1. One of the three characters must be a truth-teller.
2. One must be a liar.
3. One must be an alternator.
4. The statements made must be evaluated based on their assigned roles.

### Generate Possible Scenarios:

Let's denote the roles as follows:
- T = Truth-teller
- L = Liar
- A = Alternator

We will evaluate all permutations of roles for the three characters (Amy, Bob, Charlie).

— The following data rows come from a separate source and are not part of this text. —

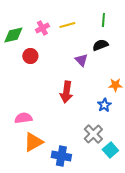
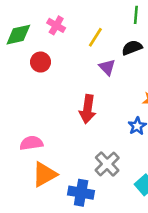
yellow line: (67, 25) -> (95, 37), moved, turned -42
pink cross: (42, 28) -> (56, 25), turned -32
gray cross: (93, 134) -> (107, 164), moved

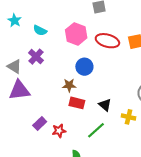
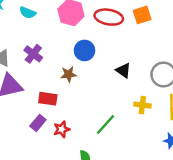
purple cross: (36, 57) -> (33, 54), moved
red rectangle: (77, 103) -> (48, 99), moved
black triangle: (105, 105) -> (123, 70), moved

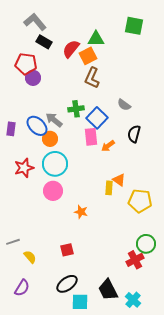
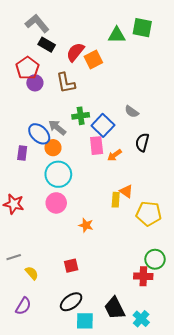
green triangle: (96, 39) -> (117, 35), moved
red pentagon: (26, 64) -> (28, 68), turned 30
brown L-shape: (92, 78) -> (66, 83), moved, turned -35
purple rectangle: (11, 129) -> (22, 153), moved
red star: (24, 168) -> (14, 204), moved, turned 30
red cross: (135, 260) -> (143, 276), turned 30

**Possible Role Combinations**:
1. Amy (T), Bob (L), Charlie (A)
2. Amy (T), Bob (A)

1. Define the prompt template: The `logical_reasoning_prompt` is a CoT prompt template that guides the model through the logical puzzle. This template breaks down the problem into a structured series of steps, ensuring the model does not just give an answer, but explains the reasoning behind its solution.
   - The **facts** are listed first, helping the model clarify what information is provided.
   - The **roles** are considered next (truth-teller, liar, alternator), which is a critical part of solving the puzzle.
   - The **constraints** are noted, which describe how each role behaves.
   - The model then **generates all possible scenarios**, assuming different roles for Amy, Bob, and Charlie.
   - Each **scenario is tested** by analyzing the statements made by each individual based on the assumed roles.
   - **Inconsistent scenarios** are eliminated (for example, if a contradiction arises when assuming someone is the truth-teller, that scenario is discarded).
   - Finally, the model **concludes the solution** by identifying the correct roles and explaining why those are the only valid solutions.

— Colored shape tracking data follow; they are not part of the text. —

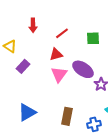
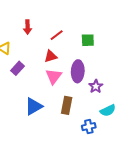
purple ellipse: (83, 69) -> (78, 71), turned 60
blue triangle: (27, 112) -> (34, 106), moved
brown rectangle: (67, 116) -> (67, 105), moved

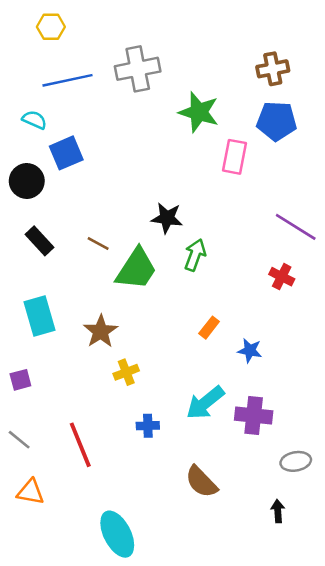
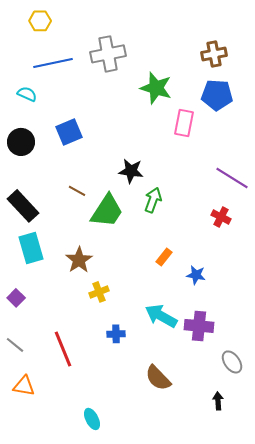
blue square: (66, 153) -> (69, 132), moved
black rectangle: (40, 241) -> (23, 206), moved, size x1.4
purple square: (20, 380) -> (16, 298), turned -30
cyan arrow: (205, 403) -> (161, 316), turned 68
gray ellipse: (296, 461) -> (232, 362), turned 65
cyan ellipse: (117, 534) -> (92, 419), size x0.6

2. Create the chain: The next line creates the `logical_reasoning_chain` by combining the `logical_reasoning_prompt` with the language model (`llm`). This chain enables the model to apply the reasoning process described in the prompt template to the puzzle.
3. Define the puzzle: The `logical_puzzle` variable holds the actual puzzle text. It describes the scenario which the model will analyze.
4. Invoke the chain: The next line invokes the `logical_reasoning_chain` on the puzzle, causing the model to follow the reasoning process outlined in the template and analyze the puzzle. The `.content` extracts the text of the model's response, which will include the logical steps and the final answer.